Though you were quickly proven wrong, and you could have laughed at your past self’s naivety.
It was meant to be a quick run to clear a black blooded monster camp, and while decently challenging, it was over quickly between the Chain getting more apt at fighting the enemy, Sage’s addition as the man fought as ruthlessly and ferociously as Wild, switching between deadly marksmanship and feral combat on a dime and the absence of the unnaturally inteligent black scales lizalfos, you’d rest and be on your way quickly. Or so you all thought.
Twilight had been the first to smell it, the bubbling of dark but distinctively twisted magic, even more so than Zant’s brand of madness. Wild the one to spot it, the rot black and blood crimson building up at the edges of camp from his vantage point but it was Sage who had tensed, eyes snapping to the faint glow the Master Sword emmited just as the sky darkned before his frantic, alarmed howl swept over the Chain, the sheer desperate, protective panic making all of your boys still, because Sage never used his voice unless he absolutely had to, “IT'S NOT OVER! MOVE!”
It was all the warning any of you got before reality twisted, straining, and then finally screaming, the heavens staining with crimson as if gutted open, the eyes of a sin against nature itself cutting through your relief and infecting your veins with terror. It shakes you to the core, freezing with indecisive flight or fight as you spotted the tide. Heart in your throat as you tried to comprehend what you saw.
“WHAT THE-“, Legend cursed, looking ashen as his grip on his fire rod tightened. Really, all of your heroes look disturbed and you can’t blame them.
“Get to high ground if you want to live! We can’t fight these things.”, snapped Sage, much more composed, but no less frenzied.
None of you hesitate to listen.
(There were some unspoken rules, when in Wild’s Hyrule the first time around. If there is something the Champion, the most reckless of all Links, wasn’t willing to fight head on or said wasn’t worth it, the best course of action was to listen, specially if the group was vulnerable.)
The hands screech, the tide rolling over the land with an reality splitting clamoring, a sound so filled with fury and so, so twisted it made your Hylian’s ears friends bleed and you lift a hand to your head in pain as Wild pulled you along, Sage leading the charge for the nearest cliff face as Warrior’s threw Wind over his shoulders and Twilight didn’t hesitate before doing the same to Four, the frost from Legend and bomb arrows from Time and Sky barely doing nothing to slow it’s relentless charge, merely taking from it a distorted, pitched crescendoing belt of pure rage and the overlaying of many tortured souls screaming all at once, of Hyrule rejecting this existence from the world but wounded at being unable to vanquish it, the sound it makes as it spreads and drags itself across the ground with uncanny speed with it’s many, many arms like something in between sludge and smacking, wet, rotten flesh.
Sage switches between shooting arrows to helping the other Links up the cliff and shooting at it’s eyes with the strongest bow he has,making as many arrow fusions on the spot as he dares.

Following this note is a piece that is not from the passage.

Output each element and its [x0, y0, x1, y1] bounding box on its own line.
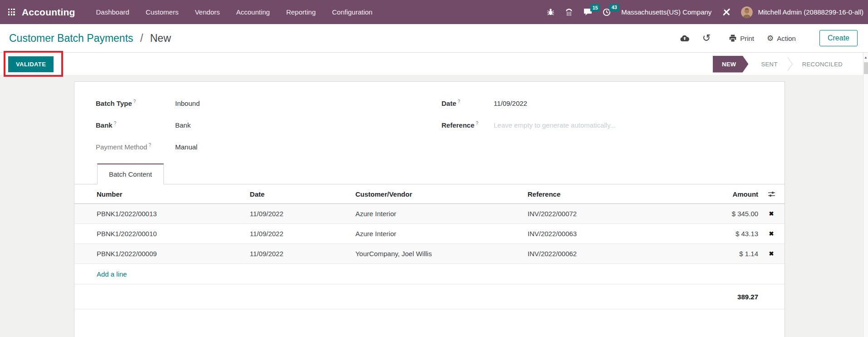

The others quickly taking as many ranged weapons from their sides to do the same. You help Hyrule up the clifface, while Wild swipes Cryonis over the field, climbing up himself, being hauled to Sage’s side.
You are almost there when one of the hands latch onto your ankle, and you go down with a scream, Sage all but dropping the bow in his hand in favor to latching onto your hand with snarl. And
It.
Is.
Agony.
(It burns through you like your very atoms have been set on fire,bthe hands take the opportunity to sink into you, long long unnatural fingers sinking into your flesh in a unhurried blanket of darkness, the Demon King’s will is roaring, growling with abyssal rage, if it cannot rule Hyrule, it would kill everything in it instead. Gloom sinks into your cells, raptures the membranes and makes the skin slip, frantically invading, you taste rotten flesh on the back of your throat and the scent of wither and ash choke you as it sinks into your flesh, marrow, breaks down your bones bit by bit, cracking and infecting and breaking down your very essence with the fury of a dead deity which refused die, decay on an accelerated rate all over where the hands clutched like a vice as the Links trunfo pull you out or attack it and it is painful and it’s excruciatingly wretched and make it STOPCEASEITHURTS-)
A well aimed Skyward Strike severs the connection, the pain stops and you fall into Sage, breathing hard and unevenly, grasping at him like a lifeline, clawing and counting at Wild’s arm on your other side like a wounded animal, your taste blood on your throat from the screams that were ripped from it, Hyrule falling to his knees on your side as healing magic washes over you like a shroud, trying to get you to respond.
Reality howls along with you, before all is silent.
It barely took a second.
“... Just what were those things?”, rasps Sky, horrified, a sentiment echoed through the Chain, though you can’t focus on it, trying not to choke on your own blood and to pull yourself together, Wild’s hand unconsciously settling on your pulse, shaking, and Sage’s tense tone cuts through the air as he scans the area. Still tense, tone hoarse.
“... The reason why I wanted you to leave.”
Later, much, much later, before you all leave, you learn they are called Gloom Hands.
It’s unanimously agreed that all you hold loathing for those abominations, even long after you’re forced to leave Sage.
He whispers something to Wild on the way out, hugging him close, trembling. Your Champion nods, you can’t make out the words, but you make sure to hold him as close as you can before you go, indulge him in checking for your pulse even long after you’re healed.
You hope he’ll be safe, he hopes that the next time you all see each other again, it’ll be under better circumstances.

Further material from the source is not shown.